First, the article implied that Denmark is facing serious demographic challenges that make the current level of benefits unsustainable. “Denmark’s long-term outlook is troubling,” we are told, and “few experts here believe that Denmark can long afford the current perks.”
None of these “experts” were identified, however, which is probably because they are very difficult to find. The experts with whom I spoke all refuted these assertions on the basis of two primary facts.
The first is that Denmark has low government deficits and a remarkably low level of government debt, making the “unsustainability” argument hard to pull off. The second is that Denmark has an extremely robust private pension system that is the product of decades of collective bargaining agreements by trade unions.
“It would be easy to argue that Denmark is actually the country that is the best prepared for the coming demographic changes,” said Lars Andersen, the director of the Economic Council of the Labour Movement, a union-affiliated think tank in Copenhagen.
The Times article then proceeded to argue that the problem in Denmark is that, because so many people are on welfare, there are not enough people working to sustain the welfare state. While it’s true that the aim of many of the recent reforms is to get as many people as possible into the workforce, there is also broad agreement that Denmark does not face any crisis on account of the proportion of people who are not working.
According to Dean Baker, economist and the co-director of the Center for Economic and Policy Research, a think tank in Washington, D.C., Denmark actually has one of the highest employment-to-population ratios in the world, significantly higher than that of the United States.
However, we are told, comparisons to other countries “are misleading, since many Danes work short hours and enjoy perks like long vacations and lengthy paid maternity leaves, not to mention a de facto minimum wage approaching $20 an hour.”
But, according to Baker and other economists, the fact that Danes work shorter hours is simply a reflection of a choice they have made to take more of their compensation in leisure time than in wages. “There’s nothing scary about that,” Baker said. “In the U.S. we have higher incomes and in Denmark they have longer vacations. That doesn’t have any bearing on the sustainability of the welfare state.”

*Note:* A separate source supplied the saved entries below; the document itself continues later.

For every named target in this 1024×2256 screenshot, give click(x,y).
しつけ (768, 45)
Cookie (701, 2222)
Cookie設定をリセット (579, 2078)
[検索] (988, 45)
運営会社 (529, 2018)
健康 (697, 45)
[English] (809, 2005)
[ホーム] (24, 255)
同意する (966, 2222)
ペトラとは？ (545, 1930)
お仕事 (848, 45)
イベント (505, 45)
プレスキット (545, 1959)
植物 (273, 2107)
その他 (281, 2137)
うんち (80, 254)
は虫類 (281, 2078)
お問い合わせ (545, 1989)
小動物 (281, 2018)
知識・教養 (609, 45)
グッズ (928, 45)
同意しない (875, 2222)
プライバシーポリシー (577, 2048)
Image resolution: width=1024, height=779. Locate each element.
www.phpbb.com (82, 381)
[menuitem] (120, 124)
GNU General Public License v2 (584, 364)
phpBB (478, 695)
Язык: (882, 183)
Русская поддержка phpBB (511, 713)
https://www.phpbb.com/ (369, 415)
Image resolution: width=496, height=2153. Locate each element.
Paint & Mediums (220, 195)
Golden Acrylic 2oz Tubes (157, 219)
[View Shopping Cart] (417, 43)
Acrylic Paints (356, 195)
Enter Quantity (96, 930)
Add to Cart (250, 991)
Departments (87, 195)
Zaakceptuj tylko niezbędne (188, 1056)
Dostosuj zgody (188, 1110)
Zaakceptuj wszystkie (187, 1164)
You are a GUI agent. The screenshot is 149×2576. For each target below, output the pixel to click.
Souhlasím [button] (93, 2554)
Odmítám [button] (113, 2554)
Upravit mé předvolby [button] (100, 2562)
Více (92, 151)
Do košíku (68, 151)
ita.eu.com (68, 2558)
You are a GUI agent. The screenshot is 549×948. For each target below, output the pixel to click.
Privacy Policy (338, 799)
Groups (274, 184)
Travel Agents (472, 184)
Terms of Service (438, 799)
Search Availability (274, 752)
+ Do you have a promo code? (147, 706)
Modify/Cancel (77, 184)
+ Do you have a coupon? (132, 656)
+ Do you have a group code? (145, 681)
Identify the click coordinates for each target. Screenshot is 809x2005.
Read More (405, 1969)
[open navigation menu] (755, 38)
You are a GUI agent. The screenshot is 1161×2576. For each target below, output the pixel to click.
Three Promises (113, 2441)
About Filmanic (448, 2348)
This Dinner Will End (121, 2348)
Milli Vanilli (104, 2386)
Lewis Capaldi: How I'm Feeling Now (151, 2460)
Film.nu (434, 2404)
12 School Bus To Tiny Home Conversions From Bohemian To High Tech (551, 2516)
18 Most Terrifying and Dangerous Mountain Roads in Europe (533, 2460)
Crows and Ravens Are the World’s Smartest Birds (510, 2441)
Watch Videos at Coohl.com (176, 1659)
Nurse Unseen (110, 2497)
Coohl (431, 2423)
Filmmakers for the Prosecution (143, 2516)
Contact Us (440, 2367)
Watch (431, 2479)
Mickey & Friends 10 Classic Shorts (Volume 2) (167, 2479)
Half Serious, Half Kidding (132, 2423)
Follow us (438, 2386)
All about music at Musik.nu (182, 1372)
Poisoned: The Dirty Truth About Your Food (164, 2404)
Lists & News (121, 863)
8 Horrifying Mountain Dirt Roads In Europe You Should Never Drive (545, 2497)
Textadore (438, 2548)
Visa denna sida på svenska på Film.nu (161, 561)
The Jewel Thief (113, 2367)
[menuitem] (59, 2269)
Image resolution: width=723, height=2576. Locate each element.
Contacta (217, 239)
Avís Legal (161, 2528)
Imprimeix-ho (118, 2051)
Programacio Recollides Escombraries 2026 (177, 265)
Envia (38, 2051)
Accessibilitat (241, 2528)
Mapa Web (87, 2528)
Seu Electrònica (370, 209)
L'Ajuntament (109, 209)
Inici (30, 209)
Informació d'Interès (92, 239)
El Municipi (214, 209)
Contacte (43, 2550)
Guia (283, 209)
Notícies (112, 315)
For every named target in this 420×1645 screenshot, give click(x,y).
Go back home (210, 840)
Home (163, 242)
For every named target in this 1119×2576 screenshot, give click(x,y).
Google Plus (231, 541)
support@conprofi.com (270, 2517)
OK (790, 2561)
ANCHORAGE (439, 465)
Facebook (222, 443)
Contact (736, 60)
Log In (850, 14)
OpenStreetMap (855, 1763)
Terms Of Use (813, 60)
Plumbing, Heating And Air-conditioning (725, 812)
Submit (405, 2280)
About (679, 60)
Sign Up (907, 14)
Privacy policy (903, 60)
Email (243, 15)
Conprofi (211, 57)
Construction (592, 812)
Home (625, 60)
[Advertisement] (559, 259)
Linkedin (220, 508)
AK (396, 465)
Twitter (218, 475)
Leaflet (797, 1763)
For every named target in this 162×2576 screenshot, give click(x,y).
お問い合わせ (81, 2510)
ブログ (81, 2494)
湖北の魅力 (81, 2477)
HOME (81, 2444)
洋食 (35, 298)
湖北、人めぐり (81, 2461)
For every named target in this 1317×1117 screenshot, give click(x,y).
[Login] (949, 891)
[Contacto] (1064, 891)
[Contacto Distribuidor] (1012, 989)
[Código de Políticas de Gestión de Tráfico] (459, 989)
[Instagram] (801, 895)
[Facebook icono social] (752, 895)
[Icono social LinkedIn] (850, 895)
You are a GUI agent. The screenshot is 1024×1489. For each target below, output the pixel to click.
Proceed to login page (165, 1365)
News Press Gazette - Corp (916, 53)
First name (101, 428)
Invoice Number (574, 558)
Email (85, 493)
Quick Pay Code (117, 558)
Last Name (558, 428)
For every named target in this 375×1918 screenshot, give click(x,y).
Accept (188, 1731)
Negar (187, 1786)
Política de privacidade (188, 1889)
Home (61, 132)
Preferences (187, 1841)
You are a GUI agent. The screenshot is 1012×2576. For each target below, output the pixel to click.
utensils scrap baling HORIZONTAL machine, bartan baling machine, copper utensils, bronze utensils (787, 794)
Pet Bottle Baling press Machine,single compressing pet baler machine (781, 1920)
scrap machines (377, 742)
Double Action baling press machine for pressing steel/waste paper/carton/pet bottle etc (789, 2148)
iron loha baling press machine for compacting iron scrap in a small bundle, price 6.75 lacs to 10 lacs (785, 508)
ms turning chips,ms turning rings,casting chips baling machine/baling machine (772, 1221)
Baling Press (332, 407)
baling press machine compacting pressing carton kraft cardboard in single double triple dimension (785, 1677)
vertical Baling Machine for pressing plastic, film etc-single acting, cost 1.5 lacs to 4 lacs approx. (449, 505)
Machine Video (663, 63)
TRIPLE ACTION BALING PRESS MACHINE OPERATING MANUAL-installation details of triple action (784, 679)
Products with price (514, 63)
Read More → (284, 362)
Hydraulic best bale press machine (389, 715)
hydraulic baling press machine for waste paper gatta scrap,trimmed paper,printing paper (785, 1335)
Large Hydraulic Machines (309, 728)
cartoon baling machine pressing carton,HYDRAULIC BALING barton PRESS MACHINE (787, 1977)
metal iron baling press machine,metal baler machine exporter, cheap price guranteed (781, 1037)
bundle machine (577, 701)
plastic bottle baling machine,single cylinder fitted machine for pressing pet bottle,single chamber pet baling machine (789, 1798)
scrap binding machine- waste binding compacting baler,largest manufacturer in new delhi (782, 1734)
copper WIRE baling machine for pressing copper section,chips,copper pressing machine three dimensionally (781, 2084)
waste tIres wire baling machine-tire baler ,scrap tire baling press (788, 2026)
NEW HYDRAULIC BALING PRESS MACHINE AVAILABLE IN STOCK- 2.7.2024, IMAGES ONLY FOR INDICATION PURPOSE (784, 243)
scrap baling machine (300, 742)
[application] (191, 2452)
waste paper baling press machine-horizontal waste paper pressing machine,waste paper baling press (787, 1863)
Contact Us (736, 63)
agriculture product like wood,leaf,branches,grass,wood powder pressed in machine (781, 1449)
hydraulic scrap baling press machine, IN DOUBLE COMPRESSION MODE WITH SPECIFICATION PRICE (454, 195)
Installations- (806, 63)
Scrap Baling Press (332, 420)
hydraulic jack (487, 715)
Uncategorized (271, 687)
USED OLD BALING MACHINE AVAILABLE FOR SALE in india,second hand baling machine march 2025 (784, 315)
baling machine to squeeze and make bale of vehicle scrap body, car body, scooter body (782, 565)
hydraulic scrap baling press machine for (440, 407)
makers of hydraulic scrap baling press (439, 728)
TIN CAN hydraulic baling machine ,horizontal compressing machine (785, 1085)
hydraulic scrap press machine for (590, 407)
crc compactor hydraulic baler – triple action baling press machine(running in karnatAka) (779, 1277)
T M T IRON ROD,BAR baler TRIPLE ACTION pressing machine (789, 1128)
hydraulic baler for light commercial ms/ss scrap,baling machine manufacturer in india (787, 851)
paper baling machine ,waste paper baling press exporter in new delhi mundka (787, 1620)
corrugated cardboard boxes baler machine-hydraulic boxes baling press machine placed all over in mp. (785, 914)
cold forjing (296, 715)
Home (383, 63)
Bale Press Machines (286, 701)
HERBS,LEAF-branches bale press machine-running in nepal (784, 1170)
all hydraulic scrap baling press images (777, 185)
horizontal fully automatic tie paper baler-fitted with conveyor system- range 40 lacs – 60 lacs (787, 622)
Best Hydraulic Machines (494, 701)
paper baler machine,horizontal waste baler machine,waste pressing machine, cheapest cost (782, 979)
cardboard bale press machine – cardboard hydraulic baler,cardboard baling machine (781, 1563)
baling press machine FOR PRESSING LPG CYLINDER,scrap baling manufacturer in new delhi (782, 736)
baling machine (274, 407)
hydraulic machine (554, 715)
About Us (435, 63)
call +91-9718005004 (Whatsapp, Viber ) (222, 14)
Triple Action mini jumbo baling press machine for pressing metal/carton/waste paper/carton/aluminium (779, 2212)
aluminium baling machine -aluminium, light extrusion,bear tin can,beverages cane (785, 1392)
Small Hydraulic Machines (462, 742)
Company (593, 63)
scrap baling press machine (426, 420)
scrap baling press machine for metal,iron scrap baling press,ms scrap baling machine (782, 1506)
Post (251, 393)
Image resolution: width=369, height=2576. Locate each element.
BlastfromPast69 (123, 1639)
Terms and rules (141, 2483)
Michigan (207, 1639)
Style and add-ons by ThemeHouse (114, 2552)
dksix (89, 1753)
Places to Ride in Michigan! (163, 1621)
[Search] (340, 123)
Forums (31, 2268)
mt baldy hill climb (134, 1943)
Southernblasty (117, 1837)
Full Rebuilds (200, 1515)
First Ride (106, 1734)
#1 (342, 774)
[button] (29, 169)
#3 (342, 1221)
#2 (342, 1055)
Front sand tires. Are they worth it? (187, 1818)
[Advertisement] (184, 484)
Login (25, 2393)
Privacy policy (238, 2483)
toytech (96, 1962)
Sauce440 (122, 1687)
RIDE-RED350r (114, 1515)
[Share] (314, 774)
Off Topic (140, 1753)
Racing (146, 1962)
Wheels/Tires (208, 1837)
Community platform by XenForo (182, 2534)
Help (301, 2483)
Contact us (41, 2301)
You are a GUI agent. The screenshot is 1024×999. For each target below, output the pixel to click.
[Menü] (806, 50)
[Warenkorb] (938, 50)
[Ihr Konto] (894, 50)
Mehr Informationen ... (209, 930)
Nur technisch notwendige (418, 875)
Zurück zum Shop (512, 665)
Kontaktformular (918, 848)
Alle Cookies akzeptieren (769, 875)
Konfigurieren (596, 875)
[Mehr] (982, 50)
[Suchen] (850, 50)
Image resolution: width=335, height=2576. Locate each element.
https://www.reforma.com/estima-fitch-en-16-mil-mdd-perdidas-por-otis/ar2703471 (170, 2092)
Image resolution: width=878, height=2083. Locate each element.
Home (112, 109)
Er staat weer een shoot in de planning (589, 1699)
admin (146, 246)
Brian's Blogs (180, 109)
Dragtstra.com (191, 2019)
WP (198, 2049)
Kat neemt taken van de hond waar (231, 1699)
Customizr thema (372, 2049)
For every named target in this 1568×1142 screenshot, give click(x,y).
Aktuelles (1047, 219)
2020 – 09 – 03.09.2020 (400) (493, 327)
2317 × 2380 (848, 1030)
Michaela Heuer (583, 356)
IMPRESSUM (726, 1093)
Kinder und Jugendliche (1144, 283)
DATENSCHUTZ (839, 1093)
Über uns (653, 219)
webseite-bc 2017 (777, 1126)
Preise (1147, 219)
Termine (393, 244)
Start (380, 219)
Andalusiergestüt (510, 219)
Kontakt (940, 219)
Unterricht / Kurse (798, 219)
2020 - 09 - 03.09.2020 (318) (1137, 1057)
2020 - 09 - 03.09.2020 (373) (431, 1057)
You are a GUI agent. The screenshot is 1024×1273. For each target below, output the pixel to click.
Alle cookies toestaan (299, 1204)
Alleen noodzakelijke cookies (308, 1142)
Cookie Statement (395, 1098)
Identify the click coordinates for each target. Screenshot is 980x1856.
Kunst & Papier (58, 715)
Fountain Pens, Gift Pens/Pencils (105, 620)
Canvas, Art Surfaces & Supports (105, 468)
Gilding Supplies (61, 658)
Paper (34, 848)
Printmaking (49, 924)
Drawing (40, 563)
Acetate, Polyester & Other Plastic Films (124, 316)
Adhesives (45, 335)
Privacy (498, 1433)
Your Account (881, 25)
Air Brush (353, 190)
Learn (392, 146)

Finally, the article implies that a new consensus has emerged in Denmark about the unsustainability of the welfare state. In fact, even the modest recent changes to the social assistance and student allowance systems have produced a significant backlash. The two main governing parties — the Social Democrats and the Socialist People’s Party — have seen a dramatic 20-point drop in the polls, while the two parties that have staked out positions against the cuts have seen a 10-point spike.
All of those facts put quite a dent in the Time’s big story. According to Kaj Pedersen of the Copenhagen Business School, the temptation to imagine the decline of the welfare state reflects a general discomfort with the idea that an economy can simultaneously be competitive and provide high levels of economic security and low levels of inequality. “It defies American logic,” he said.
Not only is this narrative mistaken, but by indulging in it, we are missing a huge opportunity to learn the lessons that Denmark might offer us.